Política: Negociações com a Movhera para rever contributo para Fundo do Baixo Sabor 

Os autarcas do Baixo Sabor retomaram as negociações com a Movhera, para rever a contribuição destinada ao fundo para o território proveniente da exploração da barragem, indicou o presidente deste organismo intermunicipal.

O novo presidente da Associação de Municípios do Baixo Sabor, António Pimentel, disse que ficou acordado que a concessionária, a Movhera, se disponibiliza a estudar o que está previsto na Declaração de Impacto Ambiental (DIA), procedendo à reanálise da fórmula inicialmente definida.

“O representante desta empresa concessionária da barragem do baixo Sabor [em Torre de Moncorvo] manifestou disponibilidade para propor aos acionistas a aplicação da fórmula inicial constante da DIA, comprometendo-se a apresentar, numa próxima reunião, valores concretos para o Fundo do Baixo Sabor (FBS)”, explicou o também autarca de Mogadouro.

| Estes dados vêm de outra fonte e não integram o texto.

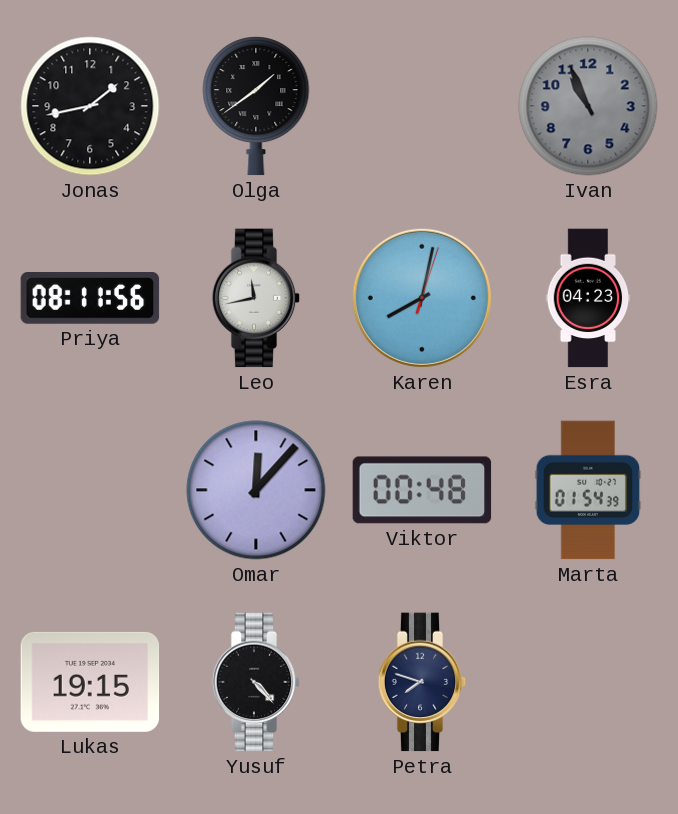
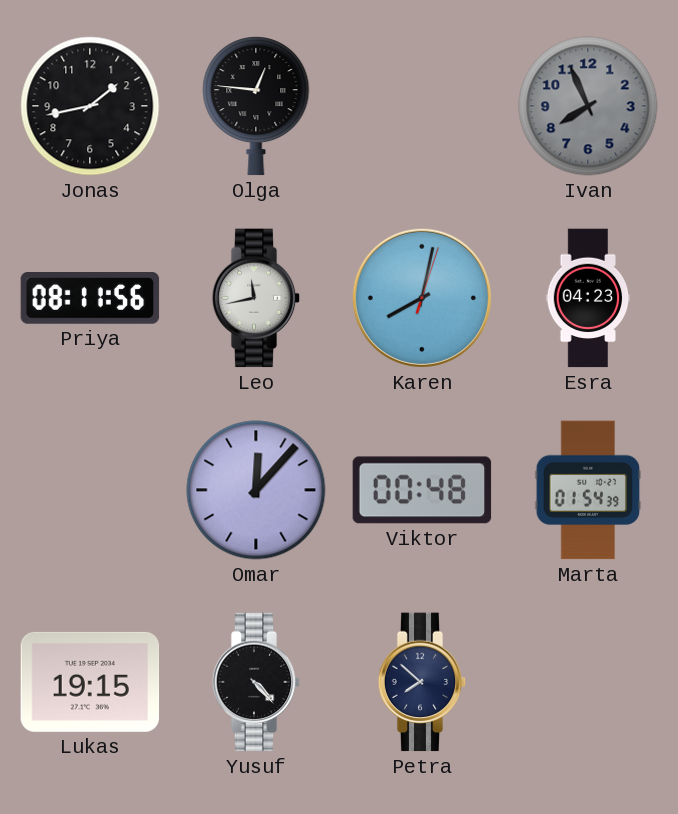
Olga: 1:39 -> 12:46
Ivan: 10:56 -> 7:56
Petra: 7:48 -> 7:52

Numa reunião de trabalho que aconteceu a 16 de janeiro e juntou na mesma mesa os autarcas de Torre de Moncorvo, Alfândega da Fé, Mogadouro e Macedo de Cavaleiros foi transmitido à empresa concessionária da barragem do Baixo Sabor que “seria necessário rever a fórmula da DIA e que a mesma fosse implementada no território”, afirmaram.

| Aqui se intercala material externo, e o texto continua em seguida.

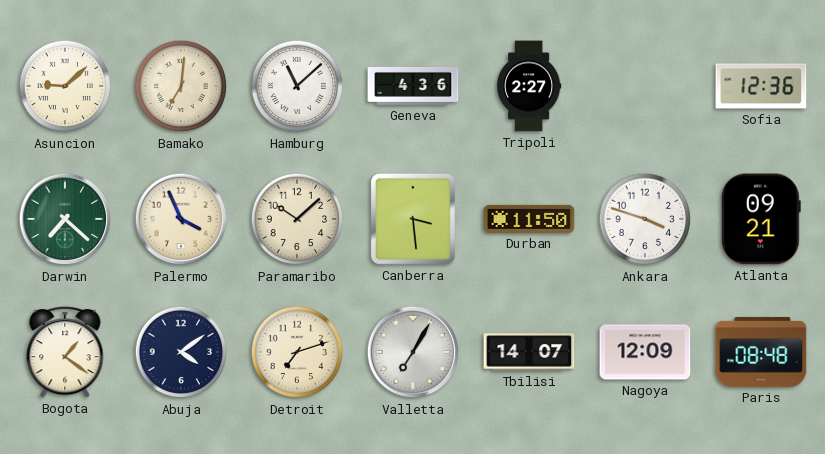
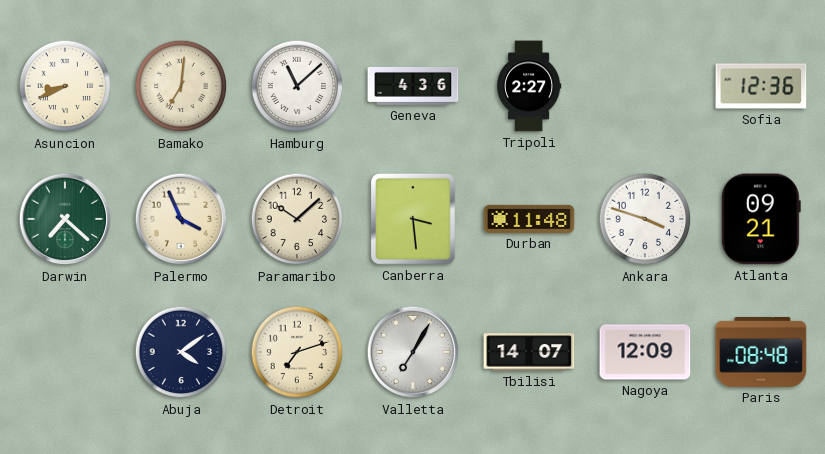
Asuncion: 9:08 -> 8:41
Durban: 11:50 -> 11:48
Bogota: 1:21 -> none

“O que transmitimos à Movhera é que não aceitamos o que está atualmente estipulado e que lei tem de ser cumprida e que os municípios ficam com a prerrogativa de, caso na seja aceite a proposta, de se puder vir a recorrer pela via judicial para fazer valer os propósitos da AMBS”, frisou António Pimentel, em nome dos quatro autarca deste território.

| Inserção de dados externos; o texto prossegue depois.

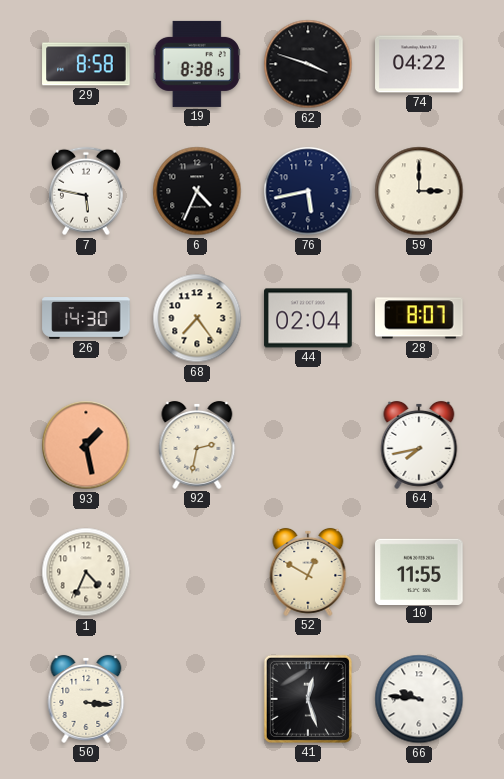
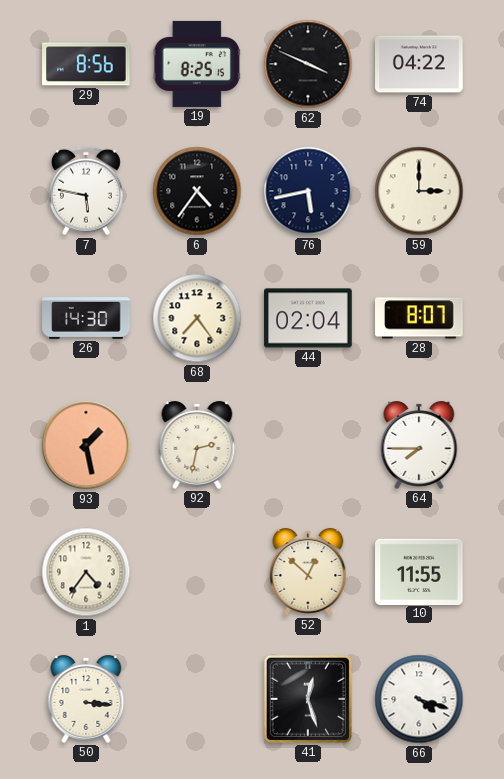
29: 8:58 -> 8:56
19: 8:38 -> 8:25
62: 3:48 -> 3:49
6: 4:34 -> 4:36
64: 7:43 -> 7:45
1: 4:34 -> 4:36
52: 12:50 -> 12:52
66: 9:46 -> 4:18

Atualmente o FBS tem uma dotação de 400 mil euros anuais, mas os autarcas deste território pretendem que este valor seja revisto em alta, após análise da fórmula que consta na DIA.

“A própria barragem do Baixo Sabor passou uma fase inicial em que deu prejuízo, e em parte, o mesmo foi financiado pelos quatro municípios banhados pela albufeira do empreendimento hidroelétrico, e entendemos que não é justo. Atualmente a barragem tem outra produção e a fórmula inicial deve ser revisto e a disponibilidade para ser implantada e que poderá haver uma abertura”, indicou o autarca.

Segundo António Pimentel, a fórmula inicial da DIA foi alterada e o que se pretende agora é que a mesma fórmula de cálculo seja adaptada aos interesses da região e da sua população para o desenvolvimento deste território transmontano.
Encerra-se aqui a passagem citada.